RARA-AVIS: Gold Medal: South of the Sun/Wade Miller

From: James Reasoner ( james53@flash.net)
Date: 14 Aug 2002


SOUTH OF THE SUN, Wade Miller, 1953

John D. MacDonald's THE DAMNED may be the best known Gold Medal to use the
"Grand Hotel" plot, but other GM writers used it, too. This one by Wade Miller is firmly in that camp. It starts out:

    Once there were eight people in an exotic city.
    They were strangers to each other, even the married ones, and they all dreamed in human ways. But the least of these eight persons did something about his little dream. In so doing, he bound the strangers in an intimate circle, whether they knew it or not. He touched them all in passing and changed their lives and dreams forever, according to their own choices. In one turn of the earth this happened.
    It was a special day and it began like this ...

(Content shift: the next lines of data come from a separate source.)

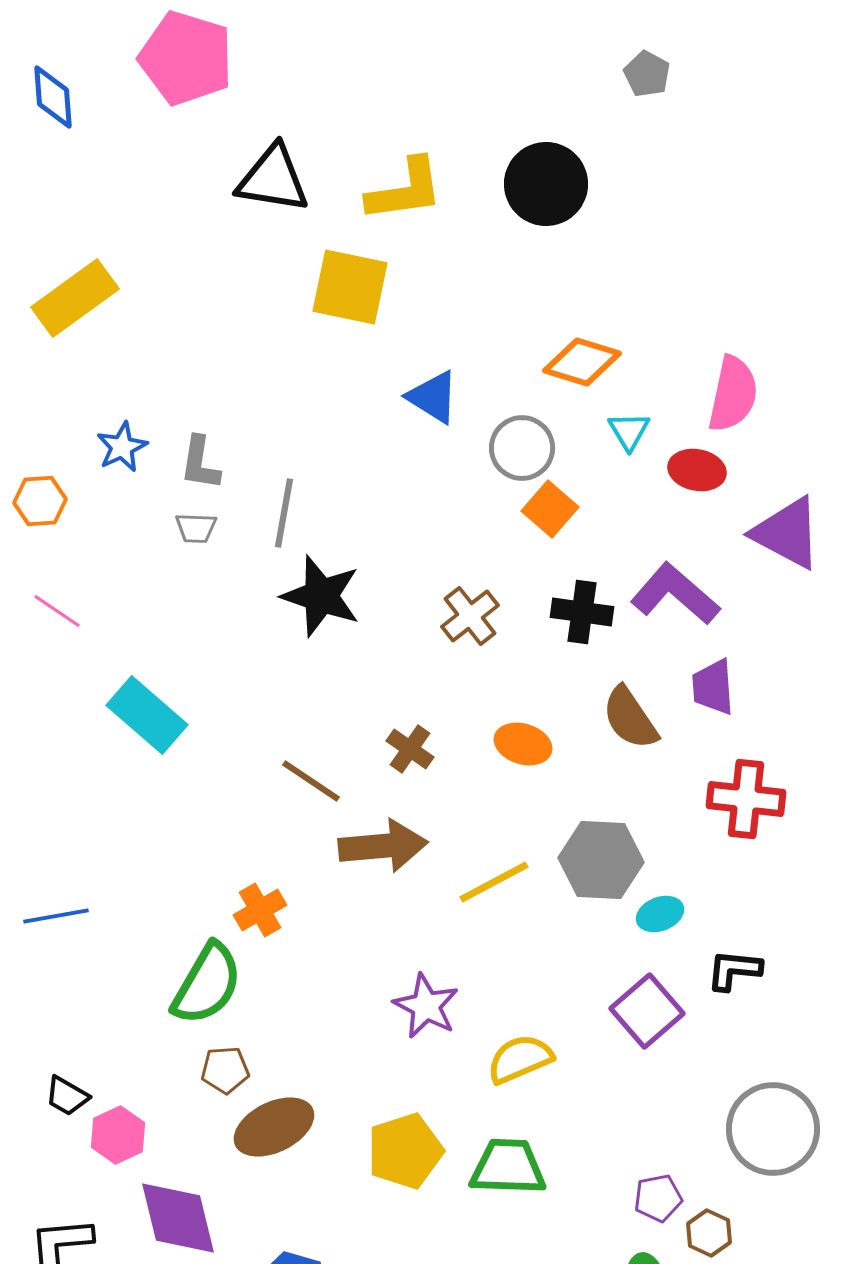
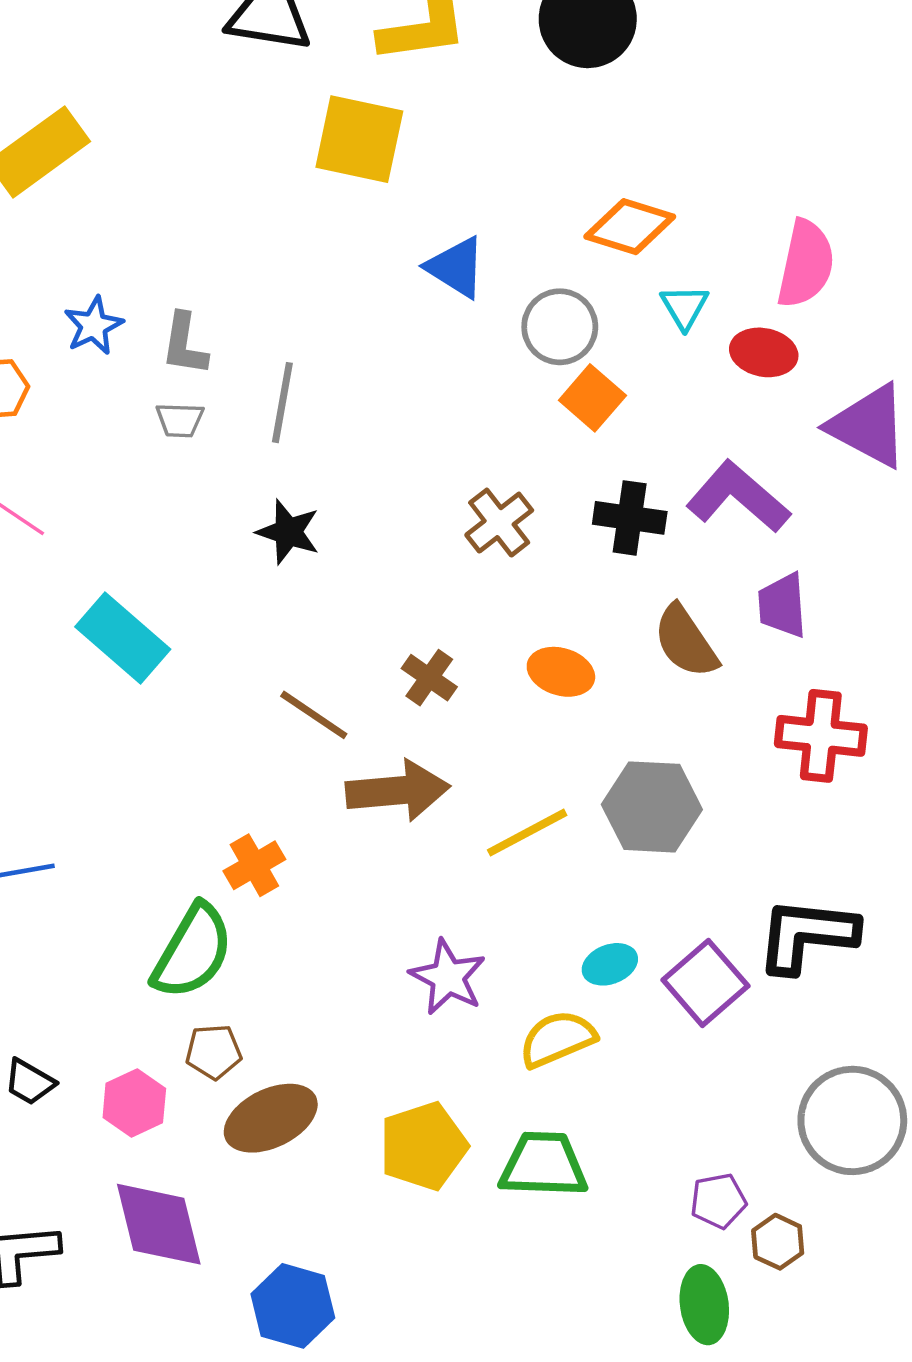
black star: (321, 596) -> (288, 532), moved, size x0.7
cyan ellipse: (660, 914) -> (610, 964), moved
black L-shape: (734, 970) -> (807, 935), size x1.6
pink hexagon: (118, 1135) -> (134, 1103), moved

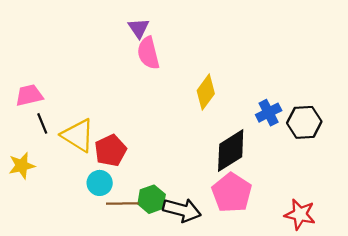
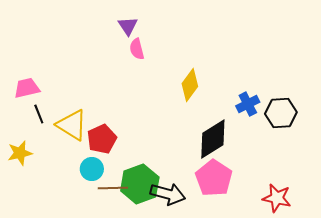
pink semicircle: (148, 53) -> (137, 49), size x0.7
green hexagon: (152, 199) -> (140, 184), size x1.5

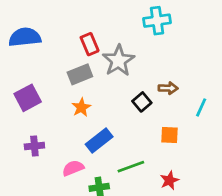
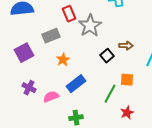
gray rectangle: (80, 74) -> (51, 36), moved
purple cross: (34, 146) -> (29, 88), turned 32
green line: (131, 167) -> (110, 94), moved, turned -42
pink semicircle: (73, 168) -> (51, 97), moved

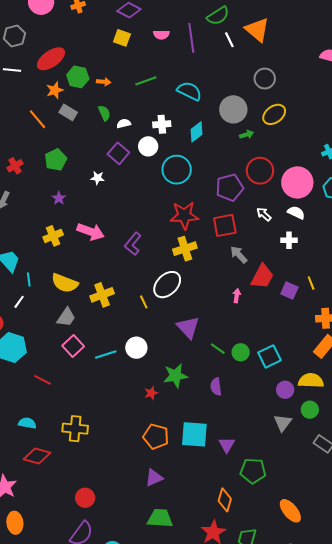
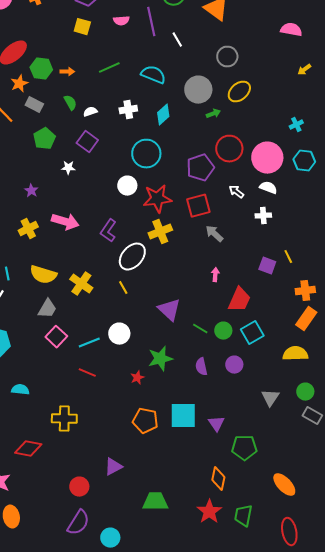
white line: (229, 40) -> (177, 40), moved
white circle: (148, 146) -> (127, 186), moved
green pentagon: (56, 160) -> (44, 139), moved
red trapezoid: (262, 276) -> (239, 300), moved
white ellipse: (167, 285) -> (132, 257), moved
yellow cross: (102, 295) -> (81, 284), turned -30
red line: (42, 380) -> (87, 373), moved
purple circle: (285, 390) -> (234, 365), moved
green circle: (310, 410) -> (305, 392), moved
cyan semicircle: (27, 423) -> (20, 390), moved
purple triangle: (154, 478) -> (113, 467), moved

I think that's pretty good stuff. The characterization is good, the plot somewhat predictable but okay, and the writing is very smooth. The authors take nearly the first half of the book to introduce the eight main characters and fill in the reader on their backgrounds, but while that's going on they also slip in a few plot developments. The story takes place in Acapulco, and while there's not a lot of detail about the setting, there's enough so that it feels realistic. I'm not real fond of the "bring a bunch of strangers together" plot, but when it's well done, as it is here, it makes for an entertaining book.